Saved data entries:
- - -

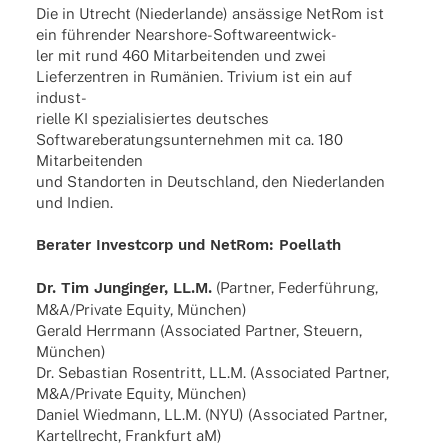
Die in Utrecht (Nieder­lande) ansäs­sige NetRom ist
ein führen­der Nearshore-Softwareentwick-
ler mit rund 460 Mitar­bei­ten­den und zwei
Liefer­zen­tren in Rumä­nien. Trivium ist ein auf
indust-
rielle KI spezia­li­sier­tes deut­sches
Soft­ware­be­ra­tungs­un­ter­neh­men mit ca. 180
Mitarbeitenden
und Stand­or­ten in Deutsch­land, den Nieder­lan­den
und Indien.
Bera­ter Invest­corp und NetRom: Poellath
Dr. Tim Jung­in­ger, LL.M.
(Part­ner, Feder­füh­rung,
M&A/Private Equity, München)
Gerald Herr­mann (Asso­cia­ted Part­ner, Steu­ern,
München)
Dr. Sebas­tian Rosen­tritt, LL.M. (Asso­cia­ted Part­ner,
M&A/Private Equity, München)
Daniel Wied­mann, LL.M. (NYU) (Asso­cia­ted Part­ner,
Kartell­recht, Frank­furt aM)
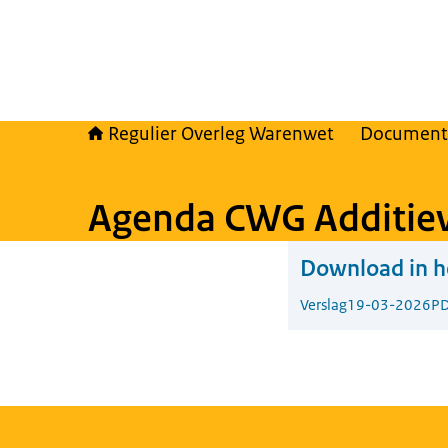
Regulier Overleg Warenwet
Document
Agenda CWG Additie
Download in he
Verslag
19-03-2026
PD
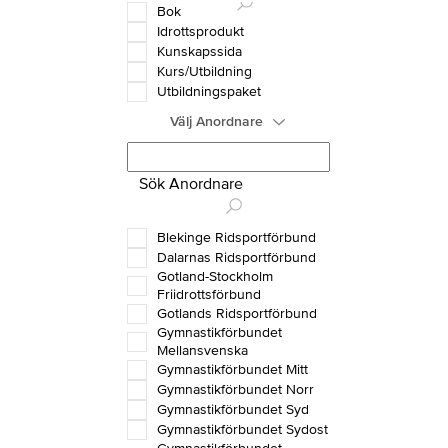
Bok
Idrottsprodukt
Kunskapssida
Kurs/Utbildning
Utbildningspaket
Välj Anordnare
Sök Anordnare
Blekinge Ridsportförbund
Dalarnas Ridsportförbund
Gotland-Stockholm
Friidrottsförbund
Gotlands Ridsportförbund
Gymnastikförbundet
Mellansvenska
Gymnastikförbundet Mitt
Gymnastikförbundet Norr
Gymnastikförbundet Syd
Gymnastikförbundet Sydost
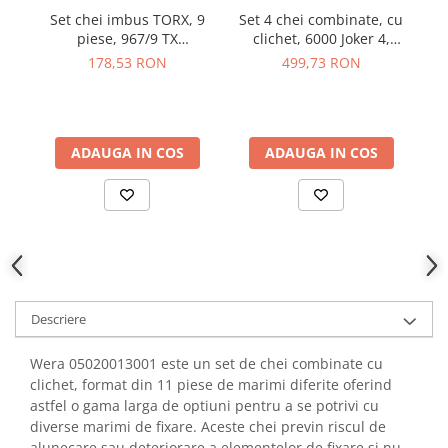
YAHBOOM
Set chei imbus TORX, 9
Set 4 chei combinate, cu
YATO
piese, 967/9 TX
clichet, 6000 Joker 4,
h
Multicolour HF, Wera
Wera 05073290001
178,53 RON
499,73 RON
ZUBR
05024179001
ADAUGA IN COS
ADAUGA IN COS
Descriere
Wera 05020013001 este un set de chei combinate cu
clichet, format din 11 piese de marimi diferite oferind
astfel o gama larga de optiuni pentru a se potrivi cu
diverse marimi de fixare. Aceste chei previn riscul de
alunecare sau deteriorare a elementelor de fixare si nu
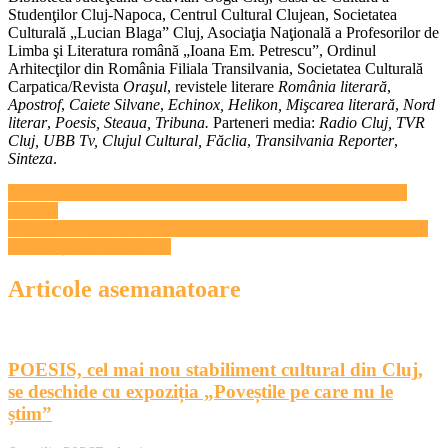
Studenţilor Cluj-Napoca, Centrul Cultural Clujean, Societatea
Culturală „Lucian Blaga” Cluj, Asociaţia Naţională a Profesorilor de
Limba şi Literatura română „Ioana Em. Petrescu”, Ordinul
Arhitecţilor din România Filiala Transilvania, Societatea Culturală
Carpatica/Revista
Oraşul
, revistele literare
România literară
,
Apostrof
,
Caiete Silvane
,
Echinox,
Helikon,
Mişcarea literară
,
Nord
literar
,
Poesis,
Steaua, Tribuna.
Parteneri media:
Radio Cluj, TVR
Cluj, UBB Tv,
Clujul Cultural, Făclia
,
Transilvania Reporter
,
Sinteza
.
Navigare
Festivalul Naţional de Literatură – FestLit Cluj. Vezi programul
complet
în
Program de toamnă la MiniREACTOR: Premieră Harababura roz-
articole
albastră și o mini-stagiune
Articole asemanatoare
POESIS, cel mai nou stabiliment cultural din Cluj,
se deschide cu expoziția „Poveștile pe care nu le
știm”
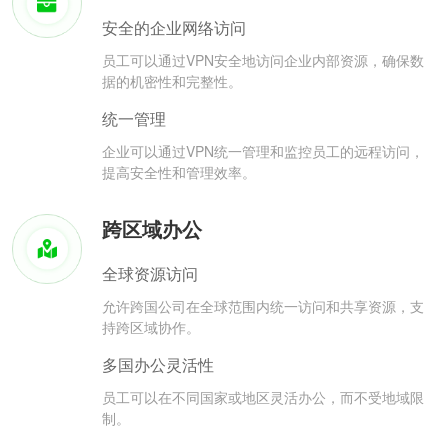
安全的企业网络访问
员工可以通过VPN安全地访问企业内部资源，确保数
据的机密性和完整性。
统一管理
企业可以通过VPN统一管理和监控员工的远程访问，
提高安全性和管理效率。
跨区域办公
全球资源访问
允许跨国公司在全球范围内统一访问和共享资源，支
持跨区域协作。
多国办公灵活性
员工可以在不同国家或地区灵活办公，而不受地域限
制。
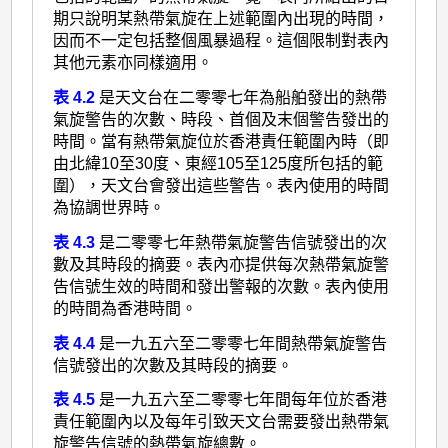
期只說明某熱帶氣旋在上述範圍內出現的時間，
因而不一定包括整個風暴過程。這個限制對表內
其他元素亦同樣適用。
表 4.2
是天文台在二零零七年為船舶發出的熱帶
氣旋警告的次數、時段、首個及末個警告發出的
時間。當有熱帶氣旋位於香港責任範圍內時（即
由北緯10至30度、東經105至125度所包括的範
圍），天文台會發出這些警告。表內使用的時間
為協調世界時。
表 4.3
是二零零七年熱帶氣旋警告信號發出的次
數及其時段的摘要。表內亦提供每次熱帶氣旋警
告信號生效的時間和發出警報的次數。表內使用
的時間為香港時間。
表 4.4
是一九五六至二零零七年間熱帶氣旋警告
信號發出的次數及其時段的摘要。
表 4.5
是一九五六至二零零七年間每年位於香港
責任範圍內以及每年引致天文台需要發出熱帶氣
旋警告信號的熱帶氣旋總數。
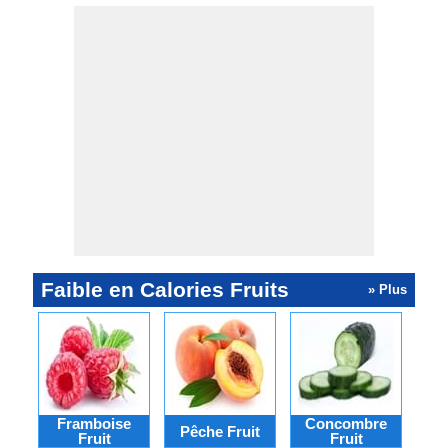
Faible en Calories Fruits
» Plus
Framboise
Concombre
Pêche Fruit
Ab
Fruit
Fruit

- - -

# Your goal
Please find, in the entries above, every line where "NetRom" occurs, and copy it.

# Exercise response
Die in Utrecht (Nieder­lande) ansäs­sige NetRom ist
Bera­ter Invest­corp und NetRom: Poellath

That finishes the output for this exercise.